Ms. Bratton, who lives in Amagansett and Manhattan, was a health care investment banker for 20 years, working with health maintenance organizations, nursing homes, and rehabilitation facilities. In 2010, she changed course and founded Meals to Heal, which delivers meals that are customized to the specific needs and tastes of cancer patients at home. The company was officially launched last year. But real-world, personal experiences were to have a deep impact on Ms. Bratton’s career path.
“My friend Eric got a brain tumor,” she said. “Going through that with him and watching him struggle with nutritional issues, I became really struck by the fact that the medical community was telling him to eat whatever he wanted and that it didn’t matter.”
After her friend’s death, Ms. Bratton read “probably 400 or 500 peer-reviewed journal articles” on the role of nutrition in cancer treatment. “I didn’t realize that 50 to 80 percent of all cancer cases involve nutritional issues,” she said. “A third of all cancer deaths are due to severe malnutrition. It’s a huge, pervasive issue, yet there was nobody really providing solutions.”
Because meals can be delivered to people who want to lose weight, she asked herself why meals couldn’t be provided for cancer patients, along with information about what is safe and nutritional counseling. “That was the genesis,” she said.
Another personal experience both delayed the company’s launch and informed her business plan. Two weeks after leaving her job to start Meals to Heal, Ms. Bratton’s father was diagnosed with cancer and given six months to live. “The good news is, he responded to treatment and was able to have a bone- marrow transplant. Now he’s 83 years old and fly-fishing and doing all the things he loves.”
Ms. Bratton added a food consultant to the start-up, Bryan Janeczko, who founded Nu-Kitchen, which provides meals for weight loss, and happens to have a house in East Hampton. Meals are now delivered in the 48 contiguous states via Federal Express, in cooler containers surrounded by ice packs and sealed. They engaged a company in Iowa to do the preparation and packaging. “In addition to having cost benefits just because they’re a much bigger company,” Ms. Bratton said, “they have two safety people on site daily, so they have a perfect safety track record.”
Meals are based on the Mediterranean diet, replacing butter with healthy fats such as olive oil, and strictly limiting red meat in favor of fish and poultry. Within that framework, meals are customized. “It’s a well-balanced diet of macro and micronutrients. . . and then you tailor it,” Ms.
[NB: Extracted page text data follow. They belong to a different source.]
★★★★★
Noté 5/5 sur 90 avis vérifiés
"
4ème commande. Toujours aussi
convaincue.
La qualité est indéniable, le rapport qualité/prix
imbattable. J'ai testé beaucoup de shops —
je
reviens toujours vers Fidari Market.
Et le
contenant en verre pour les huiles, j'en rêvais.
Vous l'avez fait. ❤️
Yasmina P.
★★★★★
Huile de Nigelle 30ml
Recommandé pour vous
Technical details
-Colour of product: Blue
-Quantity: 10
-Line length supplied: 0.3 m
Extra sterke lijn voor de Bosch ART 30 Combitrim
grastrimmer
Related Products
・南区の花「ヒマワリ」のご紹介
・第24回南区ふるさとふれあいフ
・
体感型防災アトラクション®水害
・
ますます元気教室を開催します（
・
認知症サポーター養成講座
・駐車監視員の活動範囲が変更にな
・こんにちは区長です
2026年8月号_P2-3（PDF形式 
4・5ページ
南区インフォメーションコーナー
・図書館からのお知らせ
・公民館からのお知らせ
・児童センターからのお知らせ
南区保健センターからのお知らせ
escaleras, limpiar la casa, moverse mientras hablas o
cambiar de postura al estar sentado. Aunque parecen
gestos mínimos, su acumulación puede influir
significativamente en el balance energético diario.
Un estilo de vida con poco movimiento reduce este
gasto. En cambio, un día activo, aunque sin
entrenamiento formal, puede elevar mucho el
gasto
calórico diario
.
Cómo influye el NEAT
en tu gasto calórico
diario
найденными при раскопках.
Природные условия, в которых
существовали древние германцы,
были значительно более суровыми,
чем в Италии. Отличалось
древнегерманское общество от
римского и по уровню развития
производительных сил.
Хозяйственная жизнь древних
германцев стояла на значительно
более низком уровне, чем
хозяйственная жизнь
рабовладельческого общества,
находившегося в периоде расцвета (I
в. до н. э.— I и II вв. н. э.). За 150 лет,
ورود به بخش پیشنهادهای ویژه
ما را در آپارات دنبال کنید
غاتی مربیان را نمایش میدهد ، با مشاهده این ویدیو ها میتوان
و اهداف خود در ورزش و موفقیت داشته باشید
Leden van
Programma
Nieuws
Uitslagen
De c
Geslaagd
Bratton said.
Healthy diets were nothing new for Ms. Bratton, who became a vegetarian 30 years ago and would recommend that others do the same. “But what I learned with my dad was, if you want somebody to eat a well-balanced diet, you really need to have them eat the healthiest food they can that they want to eat. Then they’ll eat it and won’t lose weight.”
Feedback has been positive, Ms. Bratton said, particularly from nurses, social workers, and other professionals who assist patients in all stages of cancer care. “They’re the ones that are really on the front lines with the side-effect management and nutritional issues,” she said.
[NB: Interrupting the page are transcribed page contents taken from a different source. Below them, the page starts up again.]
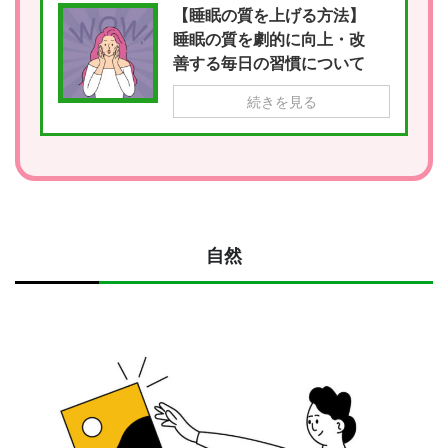
【睡眠の質を上げる方法】
睡眠の質を劇的に向上・改
善する毎日の習慣について
続きを見る
自然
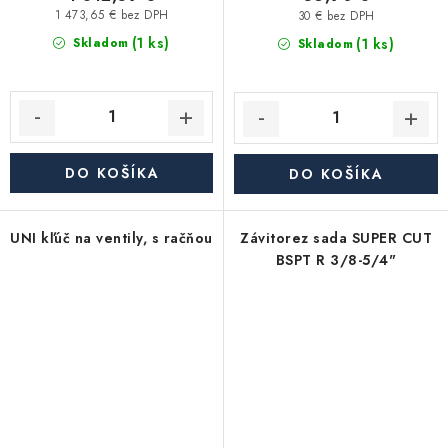
1 473,65 € bez DPH
30 € bez DPH
(1 ks)
(1 ks)
Skladom
Skladom
DO KOŠÍKA
DO KOŠÍKA
UNI kľúč na ventily, s račňou
Závitorez sada SUPER CUT
BSPT R 3/8-5/4"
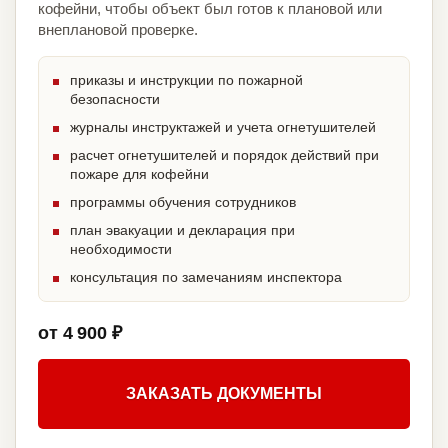
кофейни, чтобы объект был готов к плановой или
внеплановой проверке.
приказы и инструкции по пожарной
безопасности
журналы инструктажей и учета огнетушителей
расчет огнетушителей и порядок действий при
пожаре для кофейни
программы обучения сотрудников
план эвакуации и декларация при
необходимости
консультация по замечаниям инспектора
от 4 900 ₽
ЗАКАЗАТЬ ДОКУМЕНТЫ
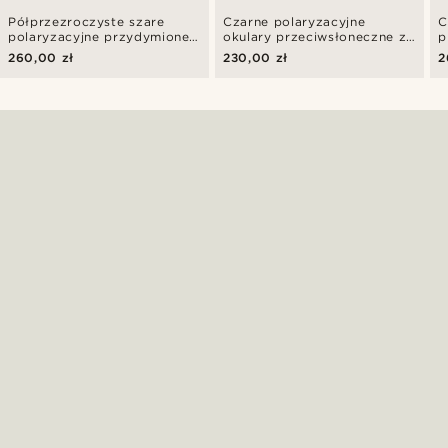
Półprzezroczyste szare
Czarne polaryzacyjne
C
polaryzacyjne przydymione
okulary przeciwsłoneczne z
p
okulary przeciwsłoneczne
linią brwi
p
260,00 zł
230,00 zł
2
retro
p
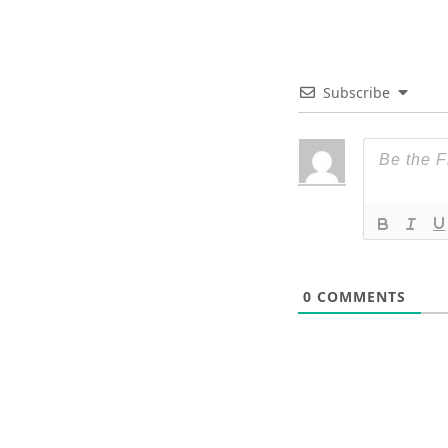
Subscribe
0
COMMENTS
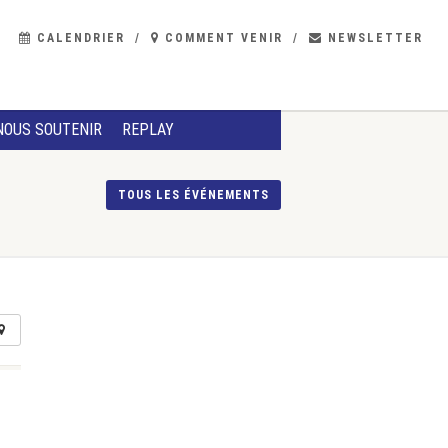
CALENDRIER
COMMENT VENIR
NEWSLETTER
NOUS SOUTENIR
REPLAY
TOUS LES ÉVÉNEMENTS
Nine dietitians serve as a customer service team. “They’re really smart about the clinical side of oncology nutrition,” Ms. Bratton said. “It was really important to me that whoever is on our end of the phone is kind and caring and empathetic, because people with cancer and people who are caring for people with cancer are so stressed out, so concerned.”
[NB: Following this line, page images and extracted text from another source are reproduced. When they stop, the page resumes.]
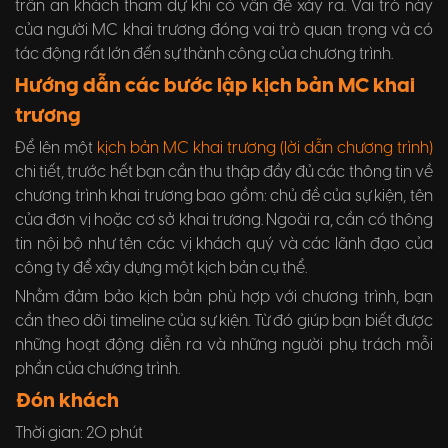
trấn an khách tham dự khi có vấn đề xảy ra. Vai trò này
của người MC khai trương đóng vai trò quan trọng và có
tác động rất lớn đến sự thành công của chương trình.
Hướng dẫn các bước lập kịch bản MC khai
trương
Để lên một
kịch bản MC khai trương (lời dẫn chương trình)
chi tiết, trước hết bạn cần thu thập đầy đủ các thông tin về
chương trình khai trương bao gồm: chủ đề của sự kiện, tên
của đơn vị hoặc cơ sở khai trương. Ngoài ra, cần có thông
tin nội bộ như tên các vị khách quý và các lãnh đạo của
công ty để xây dựng một kịch bản cụ thể.
Nhằm đảm bảo kịch bản phù hợp với chương trình, bạn
cần theo dõi timeline của sự kiện. Từ đó giúp bạn biết được
những hoạt động diễn ra và những người phụ trách mỗi
phần của chương trình.
Đón khách
Thời gian: 20 phút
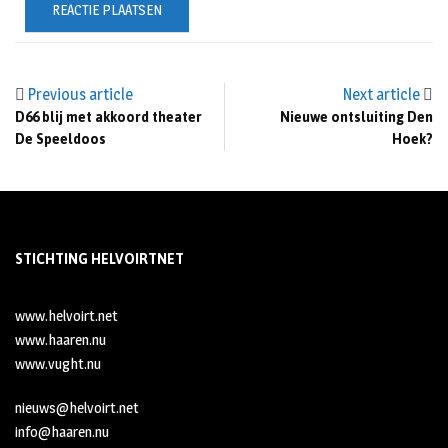
Previous article
Next article
D66 blij met akkoord theater
Nieuwe ontsluiting Den
De Speeldoos
Hoek?
STICHTING HELVOIRTNET
www.helvoirt.net
www.haaren.nu
www.vught.nu
nieuws@helvoirt.net
info@haaren.nu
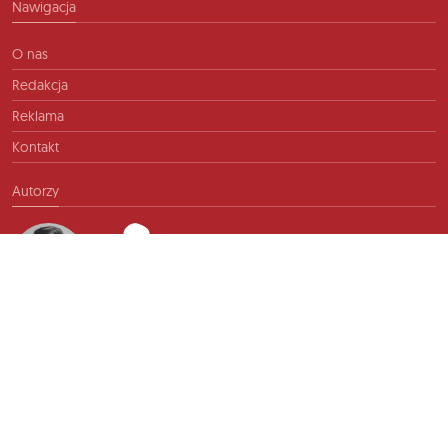
Nawigacja
O nas
Redakcja
Reklama
Kontakt
Autorzy
Kontakt
info@ftb.pl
It is too early to measure results, Ms. Bratton said, but a clinical trial studying a population of breast cancer patients who receive Meals to Heal foods is under way.
“Proper nutrition improves outcomes. It provides you with support so that you’re well nourished, you respond better to treatment, you don’t stop treatment, you don’t get admitted to the hospital, you don’t become malnourished,”she said.